Them! (1954, Gordon Douglas)

Them! combines Atomic Age giant monster sci-fi and “by the book” police procedural, with a little (too little) war action thrown in. Nine years after the atomic bomb tests in New Mexico, residual radiation has caused common desert ants to grow to enormous sizes. In their hunt for sugar, these ants quickly have become carnivores, feeding on the random, unlucky camping family.

The film opens with highway patrol coppers James Whitmore and Christian Drake happening across a little girl (Sandy Descher) wandering the desert. They find her family’s camper, seemingly torn open; no other survivors but a damned peculiar footprint in the sand.

Unfortunately, it’s New Mexico, and there are sandstorms all the time, so these footprints will appear and disappear through the first act when they’re still trying to figure out what they’re dealing with. The FBI gets involved (because Descher’s missing dad was an agent) in the form of James Arness. Arness is a charisma vacuum. Whitmore’s muted but with a lot of personality and character; Arness is the opposite. When Joan Weldon arrives as his love interest and is just as milquetoast… well, their sparing flirting interactions beg for a giant ant to come in and eat one or both of them.

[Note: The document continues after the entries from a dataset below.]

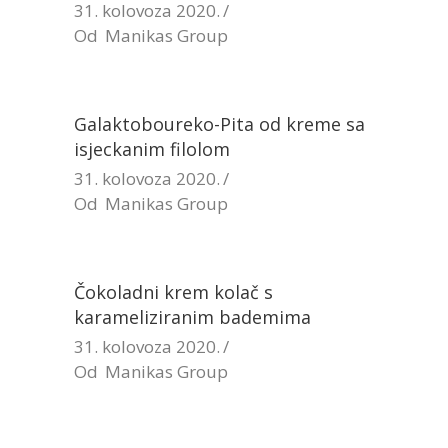
31. kolovoza 2020.
Od
Manikas Group
Galaktoboureko-Pita od kreme sa
isjeckanim filolom
31. kolovoza 2020.
Od
Manikas Group
Čokoladni krem kolač s
karameliziranim bademima
31. kolovoza 2020.
Od
Manikas Group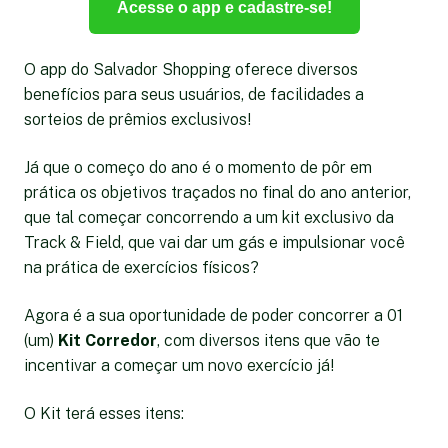
Acesse o app e cadastre-se!
O app do Salvador Shopping oferece diversos
benefícios para seus usuários, de facilidades a
sorteios de prêmios exclusivos!
Já que o começo do ano é o momento de pôr em
prática os objetivos traçados no final do ano anterior,
que tal começar concorrendo a um kit exclusivo da
Track & Field, que vai dar um gás e impulsionar você
na prática de exercícios físicos?
Agora é a sua oportunidade de poder concorrer a 01
(um)
Kit Corredor
, com diversos itens que vão te
incentivar a começar um novo exercício já!
O Kit terá esses itens: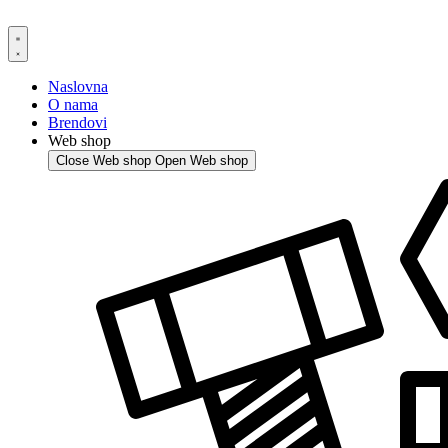
Skip
to
content
Naslovna
O nama
Brendovi
Web shop
Close Web shop
Open Web shop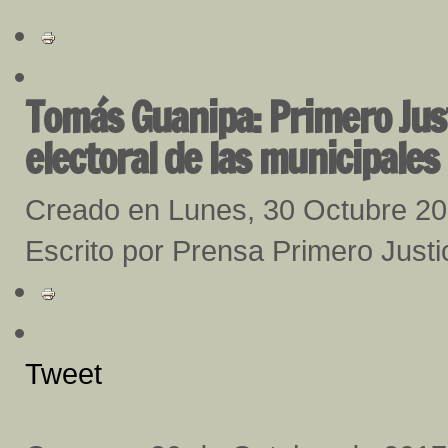
Tomás Guanipa: Primero Just
electoral de las municipales
Creado en Lunes, 30 Octubre 2
Escrito por Prensa Primero Justi
Tweet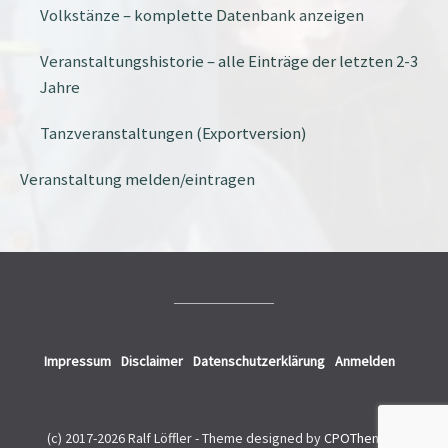
Volkstänze – komplette Datenbank anzeigen
Veranstaltungshistorie – alle Einträge der letzten 2-3
Jahre
Tanzveranstaltungen (Exportversion)
Veranstaltung melden/eintragen
Impressum
Disclaimer
Datenschutzerklärung
Anmelden
(c) 2017-2026 Ralf Löffler -
Theme designed by
CPOThemes
.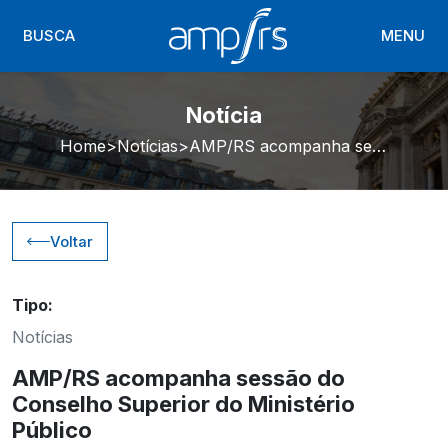
BUSCA
MENU
Notícia
Home
Notícias
AMP/RS acompanha sessão do Conselho Superior do Ministério Público
Voltar
Tipo:
Notícias
AMP/RS acompanha sessão do
Conselho Superior do Ministério
Público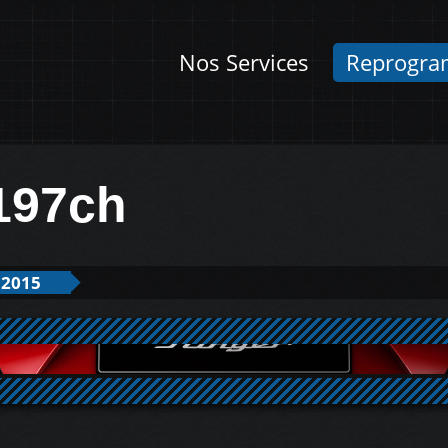
Nos Services
Reprogra
 197ch
 2015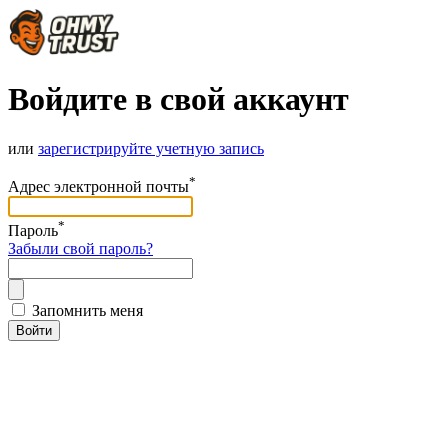
Войдите в свой аккаунт
или
зарегистрируйте учетную запись
*
Адрес электронной почты
*
Пароль
Забыли свой пароль?
Запомнить меня
Войти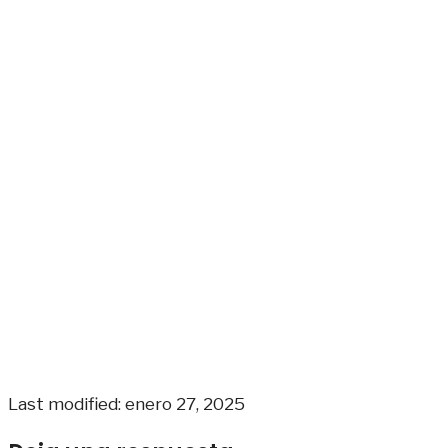
Last modified: enero 27, 2025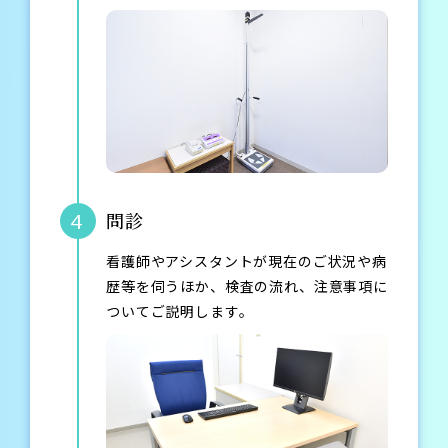
問診
4
看護師やアシスタントが現在のご状況や病
歴等を伺うほか、検査の流れ、注意事項に
ついてご説明します。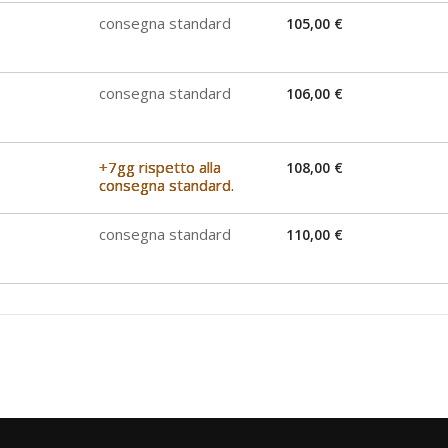
consegna standard
105,00 €
consegna standard
106,00 €
+7gg rispetto alla
108,00 €
consegna standard.
consegna standard
110,00 €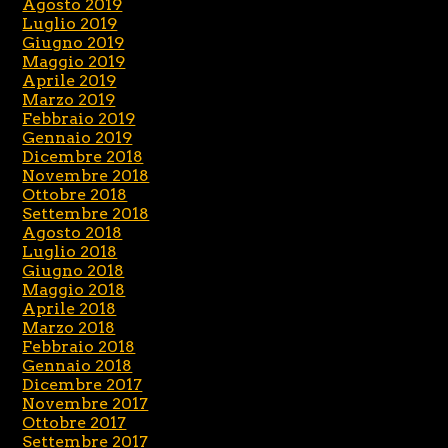
Agosto 2019
Luglio 2019
Giugno 2019
Maggio 2019
Aprile 2019
Marzo 2019
Febbraio 2019
Gennaio 2019
Dicembre 2018
Novembre 2018
Ottobre 2018
Settembre 2018
Agosto 2018
Luglio 2018
Giugno 2018
Maggio 2018
Aprile 2018
Marzo 2018
Febbraio 2018
Gennaio 2018
Dicembre 2017
Novembre 2017
Ottobre 2017
Settembre 2017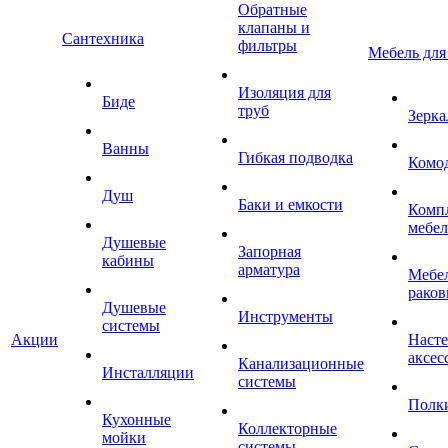
Обратные
клапаны и
Сантехника
фильтры
Мебель для
Изоляция для
Биде
труб
Зерка
Ванны
Гибкая подводка
Комо
Душ
Баки и емкости
Комп
мебе
Душевые
Запорная
кабины
арматура
Мебел
раков
Душевые
Инструменты
системы
Акции
Наст
аксес
Канализационные
Инсталляции
системы
Полк
Кухонные
Коллекторные
мойки
системы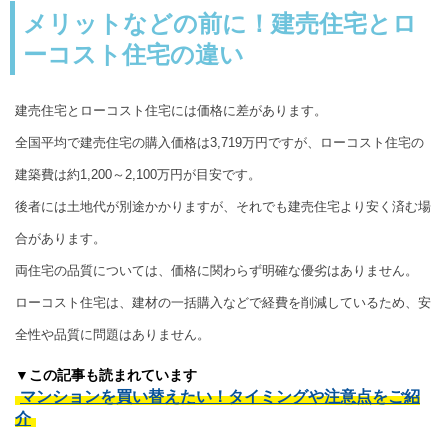
メリットなどの前に！建売住宅とロ
ーコスト住宅の違い
建売住宅とローコスト住宅には価格に差があります。
全国平均で建売住宅の購入価格は3,719万円ですが、ローコスト住宅の
建築費は約1,200～2,100万円が目安です。
後者には土地代が別途かかりますが、それでも建売住宅より安く済む場
合があります。
両住宅の品質については、価格に関わらず明確な優劣はありません。
ローコスト住宅は、建材の一括購入などで経費を削減しているため、安
全性や品質に問題はありません。
▼この記事も読まれています
マンションを買い替えたい！タイミングや注意点をご紹
介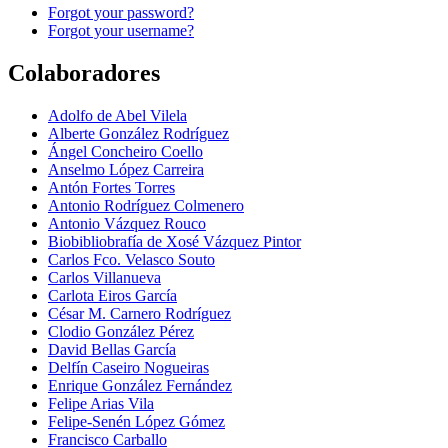
Forgot your password?
Forgot your username?
Colaboradores
Adolfo de Abel Vilela
Alberte González Rodríguez
Ángel Concheiro Coello
Anselmo López Carreira
Antón Fortes Torres
Antonio Rodríguez Colmenero
Antonio Vázquez Rouco
Biobibliobrafía de Xosé Vázquez Pintor
Carlos Fco. Velasco Souto
Carlos Villanueva
Carlota Eiros García
César M. Carnero Rodríguez
Clodio González Pérez
David Bellas García
Delfín Caseiro Nogueiras
Enrique González Fernández
Felipe Arias Vila
Felipe-Senén López Gómez
Francisco Carballo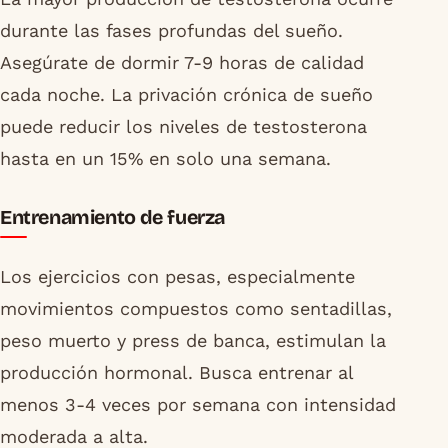
durante las fases profundas del sueño.
Asegúrate de dormir 7-9 horas de calidad
cada noche. La privación crónica de sueño
puede reducir los niveles de testosterona
hasta en un 15% en solo una semana.
Entrenamiento de fuerza
Los ejercicios con pesas, especialmente
movimientos compuestos como sentadillas,
peso muerto y press de banca, estimulan la
producción hormonal. Busca entrenar al
menos 3-4 veces por semana con intensidad
moderada a alta.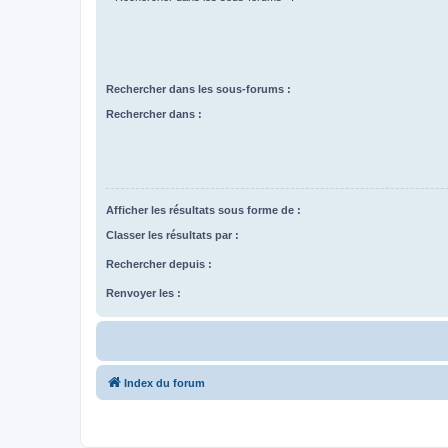
Rechercher dans les sous-forums :
Rechercher dans :
Afficher les résultats sous forme de :
Classer les résultats par :
Rechercher depuis :
Renvoyer les :
Index du forum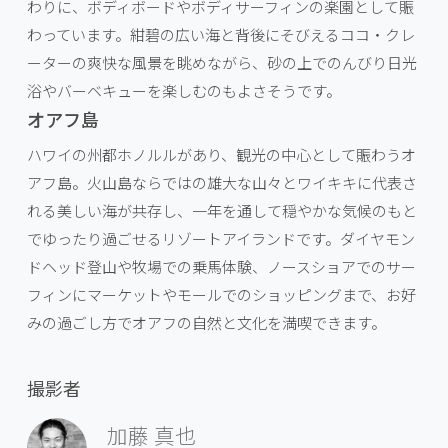
わりに、ボディボードやボディサーフィンの楽園として賑
わっています。紺碧の広い海と背後にそびえるココ・クレ
ーターの爽快な風景を眺めながら、砂の上でのんびり日光
浴やバーベキューを楽しむのもよさそうです。
オアフ島
ハワイの州都ホノルルがあり、観光の中心として賑わうオ
アフ島。火山島ならではの雄大な山々とワイキキに代表さ
れる美しい海が共存し、一年を通して穏やかな気候のもと
でゆったり過ごせるリゾートアイランドです。ダイヤモン
ドヘッド登山や牧場での乗馬体験、ノースショアでのサー
フィンにマーケットやモールでのショッピングまで、お好
みの過ごし方でオアフの自然と文化を満喫できます。
撮影者
加藤 真也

Weldon’s a government scientist, flown out because of the footprint, sidekick to her father, Edmund Gwenn. They’re both doctors, but she’s a girl; the movie tries to get mileage out of it for so long it’s a surprise in the third act when no one’s giving Weldon shit anymore.

The title comes from Descher’s eventual witness statement—she can’t describe the giant ants; she can just scream, “Them!,” over and over. Got to keep them (no pun) a surprise for the reveal, which happens pretty soon after that scene. For the rest of the movie, whenever someone’s talking about the giant ants, even when it’s different giant ants because there’s a very detailed plot development regarding princess ants on their wedding flights, the actors always emphasize “them” in their deliveries. It’s cute, albeit tiresome.

The film keeps the gang together as it travels from New Mexico to Washington D.C. to California by limiting who knows about the giant ants. Gwenn says you can’t cause a public panic; Arness and Whitmore already know the score, so they’re the perfect flatfoots for the procedural. Lots of interviewing witnesses, not a lot of giant ants.

Except sometimes, there are a lot of giant ants. They can do the life-size monsters, but they can’t do enough of them, especially not after Gwenn’s shown nature documentaries of real ants to frighten everyone at the potential.

But when it’s limited numbers of giant ants, Them! scores better than it seems like it can too. Director Douglas doesn’t do anything particularly impressive, but he does do all right when it’s Whitmore and Arness versus giant ants in the desert. The finale set piece—set in the concrete Los Angeles river bed—is inspired and bigger than expected, but it’s also where Them! runs into technology and budgetary constraints. The desert is where the film’s most successful giant monster thriller action-wise.

It’d probably help if the acting were stronger overall. Whitmore’s good, but once pretty boy Arness shows up, it’s obviously Whitmore’s demoted to sidekick. Gwenn’s solid as the scientist who warns everyone about the atomic future, getting through a bunch of mealy dialogue, but it’s not a particularly good part. Arness and Weldon are tiresome or bad. Onslow Stevens is also bad as the general who oversees the operation, though most of the other supporting cast is fine. Fess Parker works hard in his little scene, a pilot who no one believes has seen giant ants.

The procedural storytelling covers the acting deficiencies, right up until the finish, when the movie rushes the finish and at a reduced scale.

Them!’s fine. It seems like it should’ve been better, but it’s also not unimpressive as is.